The Elements of Cadence duology by Rebecca Ross, consisting of A River Enchanted and A Fire Endless, is an adult fantasy series following Jack Tamerlaine, an outcast bard, as he reluctantly returns home to the isle of Cadence, an island literally divided in half by the blood feud between the Tamerlaine and Breccan clans, and where magic is still possible in the gifts of certain humans, as well as “the folk” (elemental spirits or fairies), unseen but constantly felt among the people. After young girls begin disappearing on the Tamerlaine side of the island, Jack is summoned home by his laird (clan leader) to use his gift as a bard to summon the spirits and investigate.
I enjoyed the fantasy elements—the way the spirits & humans are separate but still interconnected, the rules that seem to dictate a state of balance on the island, and that music is considered such a powerful gift. I assume it is inspired or influenced by Scottish folklore based on the incorporation of things like enchanted plaids and terms like “laird”, but it feels very much like it’s own thing, unique but not unfamiliar.

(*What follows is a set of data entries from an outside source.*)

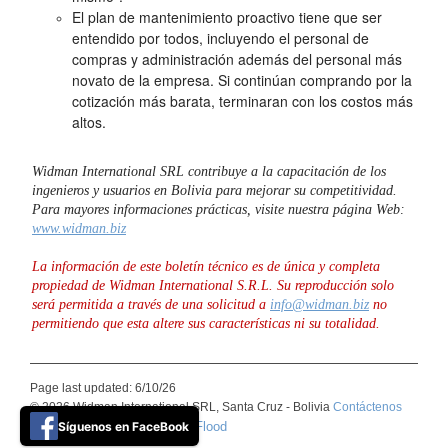
El plan de mantenimiento proactivo tiene que ser
entendido por todos, incluyendo el personal de
compras y administración además del personal más
novato de la empresa. Si continúan comprando por la
cotización más barata, terminaran con los costos más
altos.
Widman International SRL contribuye a la capacitación de los
ingenieros y usuarios en Bolivia para mejorar su competitividad.
Para mayores informaciones prácticas, visite nuestra página Web:
www.widman.biz
La información de este boletín técnico es de única y completa
propiedad de Widman International S.R.L. Su reproducción solo
será permitida a través de una solicitud a
info@widman.biz
no
permitiendo que esta altere sus características ni su totalidad.
Page last updated: 6/10/26
© 2026 Widman International SRL, Santa Cruz - Bolivia
Contáctenos
Síguenos en FaceBook
Basic Blue theme by ThemeFlood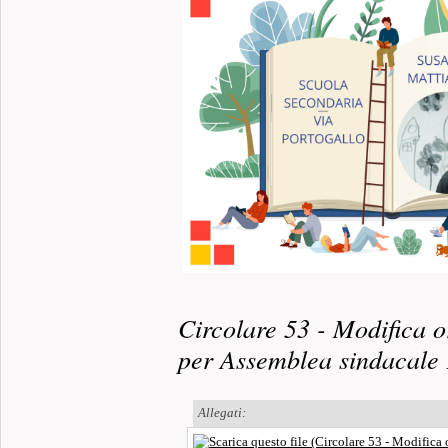
Circolare 53 - Modifica o
per Assemblea sindacal
Allegati: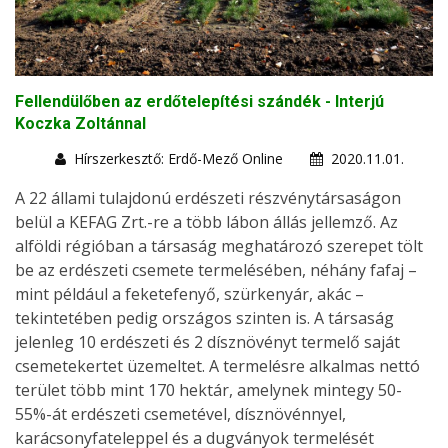
Fellendülőben az erdőtelepítési szándék - Interjú
Koczka Zoltánnal
Hírszerkesztő: Erdő-Mező Online
2020.11.01.
A 22 állami tulajdonú erdészeti részvénytársaságon
belül a KEFAG Zrt.-re a több lábon állás jellemző. Az
alföldi régióban a társaság meghatározó szerepet tölt
be az erdészeti csemete termelésében, néhány fafaj –
mint például a feketefenyő, szürkenyár, akác –
tekintetében pedig országos szinten is. A társaság
jelenleg 10 erdészeti és 2 dísznövényt termelő saját
csemetekertet üzemeltet. A termelésre alkalmas nettó
terület több mint 170 hektár, amelynek mintegy 50-
55%-át erdészeti csemetével, dísznövénnyel,
karácsonyfateleppel és a dugványok termelését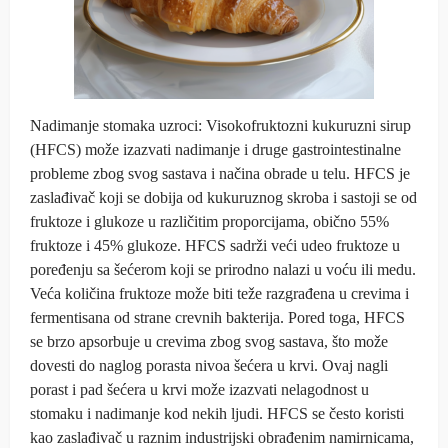
Nadimanje stomaka uzroci: Visokofruktozni kukuruzni sirup
(HFCS) može izazvati nadimanje i druge gastrointestinalne
probleme zbog svog sastava i načina obrade u telu. HFCS je
zaslađivač koji se dobija od kukuruznog skroba i sastoji se od
fruktoze i glukoze u različitim proporcijama, obično 55%
fruktoze i 45% glukoze. HFCS sadrži veći udeo fruktoze u
poređenju sa šećerom koji se prirodno nalazi u voću ili medu.
Veća količina fruktoze može biti teže razgrađena u crevima i
fermentisana od strane crevnih bakterija. Pored toga, HFCS
se brzo apsorbuje u crevima zbog svog sastava, što može
dovesti do naglog porasta nivoa šećera u krvi. Ovaj nagli
porast i pad šećera u krvi može izazvati nelagodnost u
stomaku i nadimanje kod nekih ljudi. HFCS se često koristi
kao zaslađivač u raznim industrijski obrađenim namirnicama,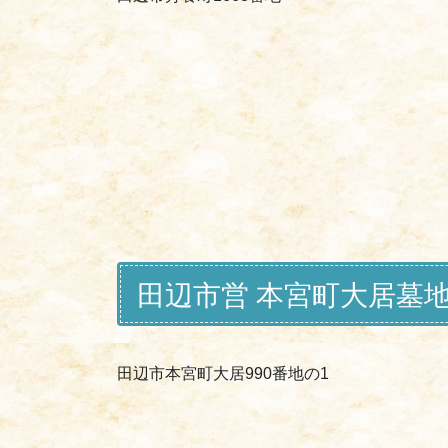
田辺市営 本宮町大居墓
田辺市本宮町大居990番地の1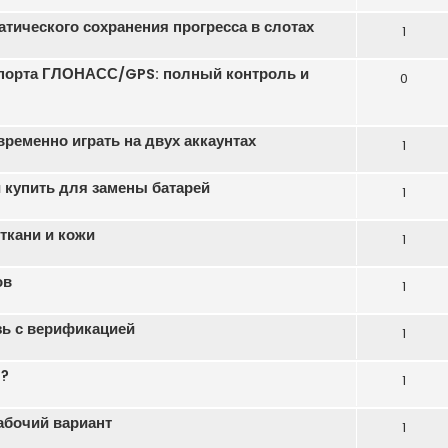
атического сохранения прогресса в слотах
1
порта ГЛОНАСС/GPS: полный контроль и
0
еменно играть на двух аккаунтах
1
 купить для замены батарей
1
ткани и кожи
1
ов
1
зь с верификацией
1
ь?
1
абочий вариант
1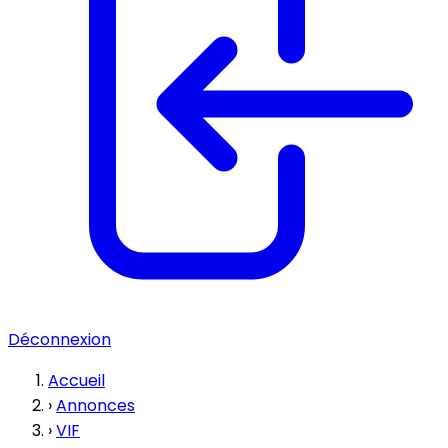
Déconnexion
Accueil
›
Annonces
›
VIF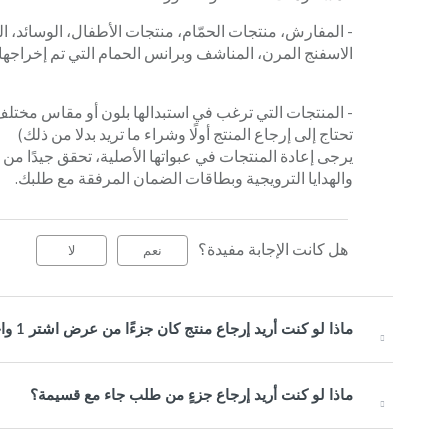
- المفارش، منتجات الحمّام، منتجات الأطفال، الوسائد،
الاسفنج المرن، المناشف وبرانس الحمام التي تم إخراجها 
- المنتجات التي ترغب في استبدالها بلون أو مقاس مختلف. 
تحتاج إلى إرجاع المنتج أولًا وشراء ما تريد بدلا من ذلك)
يرجى إعادة المنتجات في عبواتها الأصلية، تحقق جيدًا من
والهدايا الترويجية وبطاقات الضمان المرفقة مع طلبك.
هل كانت الإجابة مفيدة؟
نعم
لا
ماذا لو كنت أريد إرجاع منتج كان جزءًا من عرض اشتر 1 واحصل على 1 مجانًا أو عرض حزمة ترويجية؟
ماذا لو كنت أريد إرجاع جزءٍ من طلب جاء مع قسيمة؟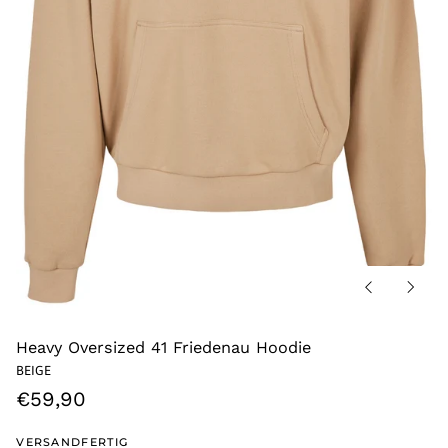
Vorherige
Nächs
Folie
Folie
Heavy Oversized 41 Friedenau Hoodie
BEIGE
Normaler
€59,90
Preis
VERSANDFERTIG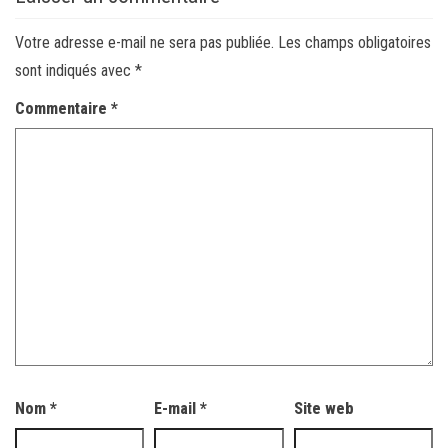
Votre adresse e-mail ne sera pas publiée.
Les champs obligatoires
sont indiqués avec
*
Commentaire
*
Nom
*
E-mail
*
Site web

As for being an “adult” fantasy versus a “young adult” fantasy, I think this duology really straddles the line between the two, which is both good and bad. It’s good in the sense that more readers will find something to enjoy or relate to regardless of their age; it’s bad in the sense that the YA elements felt so familiar that they could not be as compelling next to the less often explored adult themes (at least to me, but maybe that’s just because I’ve read a lot of YA in my time). Jack is a likable enough character, and I appreciated the change-up of his being a hero who wasn’t much for fighting (his gift is music, he has to protect his hands), but his story, and his relationship with Adaira, while not immature, are reminiscent of many YA plots, while the subplot of Torin, the Tamerlaine captain of the guard, and his second wife, Sidra, was what I really found myself investing in most. The growth of their marriage as they struggle together and learn to open up to and understand one another was something I haven’t seen much of in fantasy novels, and it was well-developed, believable, and had me rooting for them and wanting to read more about them.
Speaking of Torin and Sidra, I kind of want to be Sidra when I grow up. She’s obviously still figuring things out over the course of the story, but she has a maturity and self-awareness that makes her seem farther ahead than the other characters, and watching her develop into a leader based on her quiet strength of character rather than strength of force was really cool and refreshing. And Torin’s character arc is a fantastic transformation–he grows so much, but the way he struggles to understand it makes it so believable and realistic. I love the way Ross is able to depict his growing humility and show by the end how he is truly transformed and freed by it, in a way, from who he is at the beginning of the duology. The only way I can describe it as an almost biblical kind of transformation.
The second book, A Fire Endless, probably reads a little faster than the first, if only because it can focus on plot more singularly since the first book does the heavy-lifting when it comes to the world-building. Neither book is slow, though, both keeping the action moving forward at a pretty steady pace.
Altogether, I give The Elements of Cadence duology 3.5 stars out of five.